Every fourth person I meet talks about big data and data analytics. In fact, we are in times where people are investing in big data and data analytics like never before. Yet, some of the questions that continue to haunt us are:
- Do we really need big data solution for the given problem?
- Is it being done, right?
- What problem are we solving really?
These questions majorly stem from the fact that most people from the top management aren’t seeing the expected outcome from their big data investments.
Who is to blame? The intent or the content?
For starters, having terabytes of data doesn’t make a company eligible to consider investing in Big data, especially if the data isn’t good enough or detailed enough. You are as good as your data.
When data analytics doesn’t yield the expected returns, the first factor to look at is: the data itself.
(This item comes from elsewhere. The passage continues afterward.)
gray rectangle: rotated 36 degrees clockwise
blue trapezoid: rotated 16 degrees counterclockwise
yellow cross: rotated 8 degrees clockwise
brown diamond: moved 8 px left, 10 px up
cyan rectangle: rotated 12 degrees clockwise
It can be overfit or underfit. Overfitting occurs when a statistical model or machine learning algorithm beings to capture the noise of the data. More specifically, overfitting occurs if the model or algorithm shows low bias but high variance. On the other hand, underfitting occurs when a statistical model or machine learning algorithm cannot capture the underlying trend of the data. It occurs when the model or algorithm shows low variance but high bias.
Data Decay is another key issue to look into. Sameer, in his blog post, brilliantly describes the issue and its mitigations. Hence, I would not delve deeper on that aspect.
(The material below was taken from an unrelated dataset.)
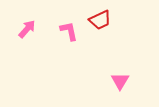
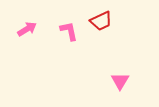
red trapezoid: moved 1 px right, 1 px down
pink arrow: rotated 18 degrees clockwise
Data analytics: Now, the analytical part
If you have good data, analytics can do wonders for you. You can slice and dice the data and unearth some amazing insights from customer data and make your team rethink their current strategy. Recently, one of our customers were awestruck by the insights our platform deciphered about their cross-sell revenue across different countries. The point in contention is – always consider the larger picture, and break the process into logical steps, and connect the dots.
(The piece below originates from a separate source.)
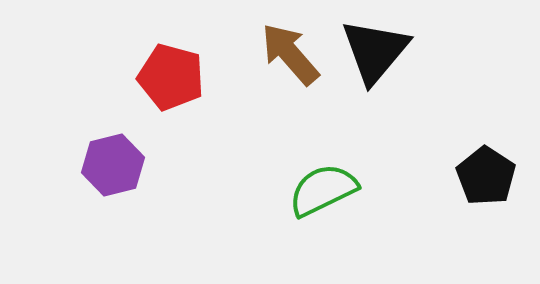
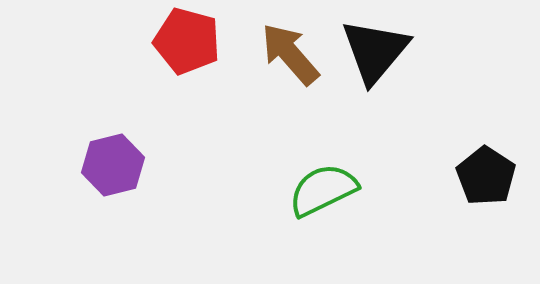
red pentagon: moved 16 px right, 36 px up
For example, let us consider a retail / eCommerce scenario. Profiling large customer base into selected persona is an initial step for Ad recommendation / offering discounts etc. It is understandable that buying patterns of every user will be different. Hence, clustering the similar buying pattern will improve the Ad targeting and thereby the response rate.
The cluster differentiator signals could be anything from your location, the type of Operating System you are using to the detailed transaction history (buying patterns).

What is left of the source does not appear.